Os olhos de Dreyfus se iluminaram, e ele mostrou a Stella um sinal de positivo. "Garotinha, essa sua língua é afiada. Muito mais simpática do que seu irmão."
Stella ergueu o queixo com orgulho. "É claro. Eu sou do time da Helen."
Com isso, correu saltitando para o lado de Helen, praticamente transbordando de empolgação. "Helen, você está tão linda hoje! Tão linda que meu irmão quase não conseguia parar de olhar."
Helen soltou uma risada baixa.
Os olhos de Stella brilharam ainda mais ao fitá-la. "Ah, e Helen, eu te defendi agora há pouco!"
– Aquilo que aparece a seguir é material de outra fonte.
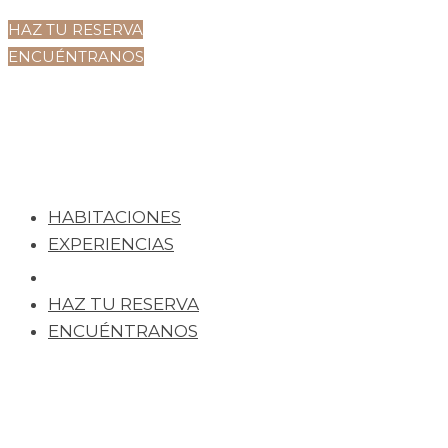
HAZ TU RESERVA
ENCUÉNTRANOS
HABITACIONES
EXPERIENCIAS
HAZ TU RESERVA
ENCUÉNTRANOS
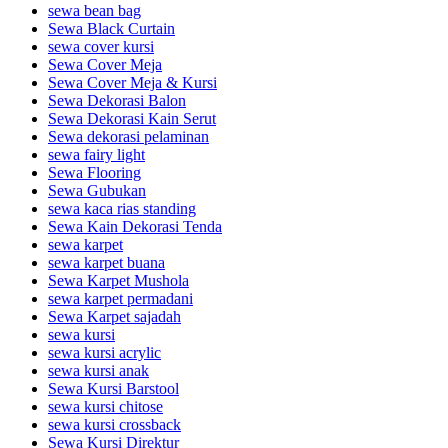
sewa bean bag
Sewa Black Curtain
sewa cover kursi
Sewa Cover Meja
Sewa Cover Meja & Kursi
Sewa Dekorasi Balon
Sewa Dekorasi Kain Serut
Sewa dekorasi pelaminan
sewa fairy light
Sewa Flooring
Sewa Gubukan
sewa kaca rias standing
Sewa Kain Dekorasi Tenda
sewa karpet
sewa karpet buana
Sewa Karpet Mushola
sewa karpet permadani
Sewa Karpet sajadah
sewa kursi
sewa kursi acrylic
sewa kursi anak
Sewa Kursi Barstool
sewa kursi chitose
sewa kursi crossback
Sewa Kursi Direktur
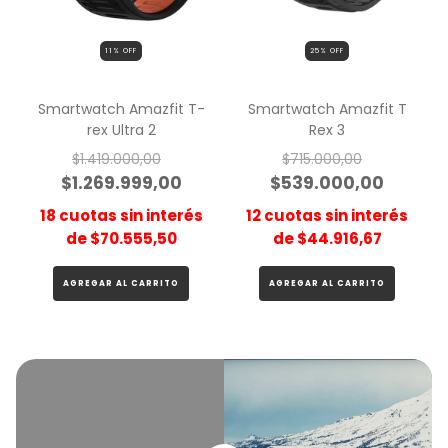
11
% OFF
25
% OFF
Smartwatch Amazfit T-
Smartwatch Amazfit T
rex Ultra 2
Rex 3
$1.419.000,00
$715.000,00
$1.269.999,00
$539.000,00
18
cuotas sin interés
12
cuotas sin interés
de
$70.555,50
de
$44.916,67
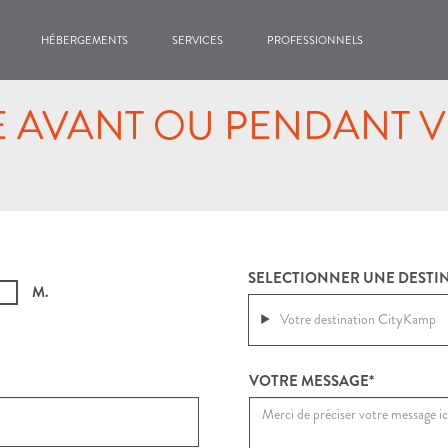
HÉBERGEMENTS
SERVICES
PROFESSIONNELS
AVANT OU PENDANT V
SELECTIONNER UNE DESTI
M.
Votre destination CityKamp
VOTRE MESSAGE*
Vendo o olhar expectante em seu rosto, pedindo elogio em silêncio, os lábios de Helen se curvaram num leve sorriso. "Você se saiu muito bem."
O elogio fez Stella se abrir num sorriso radiante na mesma hora, exibindo as presinhas.
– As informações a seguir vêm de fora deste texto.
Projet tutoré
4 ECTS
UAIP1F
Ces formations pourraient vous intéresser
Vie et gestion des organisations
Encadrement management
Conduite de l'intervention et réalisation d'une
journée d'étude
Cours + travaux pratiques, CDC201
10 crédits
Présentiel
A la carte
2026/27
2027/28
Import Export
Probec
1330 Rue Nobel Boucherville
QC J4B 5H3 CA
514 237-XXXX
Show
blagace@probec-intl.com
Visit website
Ela fechou os punhos e os ergueu com entusiasmo. "Se alguém falar mal de você de novo, Helen, eu também vou colocar essa pessoa no lugar dela!"
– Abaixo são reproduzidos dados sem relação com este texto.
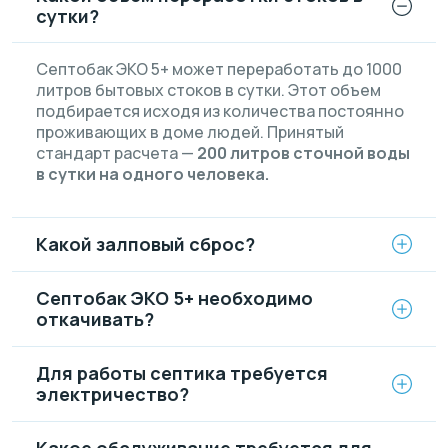
сутки?
Септобак ЭКО 5+ может переработать до 1000
литров бытовых стоков в сутки. Этот объем
подбирается исходя из количества постоянно
проживающих в доме людей. Принятый
стандарт расчета —
200 литров сточной воды
в сутки на одного человека.
Какой залповый сброс?
Септобак ЭКО 5+ необходимо
откачивать?
Для работы септика требуется
электричество?
Какое обслуживание требуется для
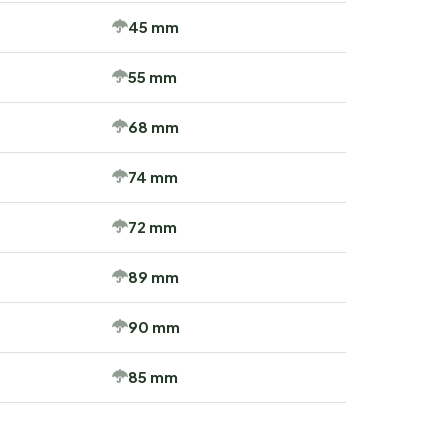
45 mm
55 mm
68 mm
74 mm
72 mm
89 mm
90 mm
85 mm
Como se estivesse agradando uma criança, Helen estendeu a mão e beliscou de leve sua bochecha. "Muito bem."
Fazia muito tempo desde a última vez que Stella vira Helen, e agora que finalmente tinha a chance de rever a garota de quem tanto sentira falta, não havia a menor possibilidade de largá-la.
Ficou tagarelando sem parar ao lado de Helen, contando tudo o que acontecera recentemente.
Helen a escutava com uma paciência sem fim.
Enquanto isso...
Observando Helen cercada pela multidão, o desdém nos olhos de Horace Mumford só se aprofundou. "Quanto mais alto a erguerem, mais fácil será para ela esquecer o próprio lugar."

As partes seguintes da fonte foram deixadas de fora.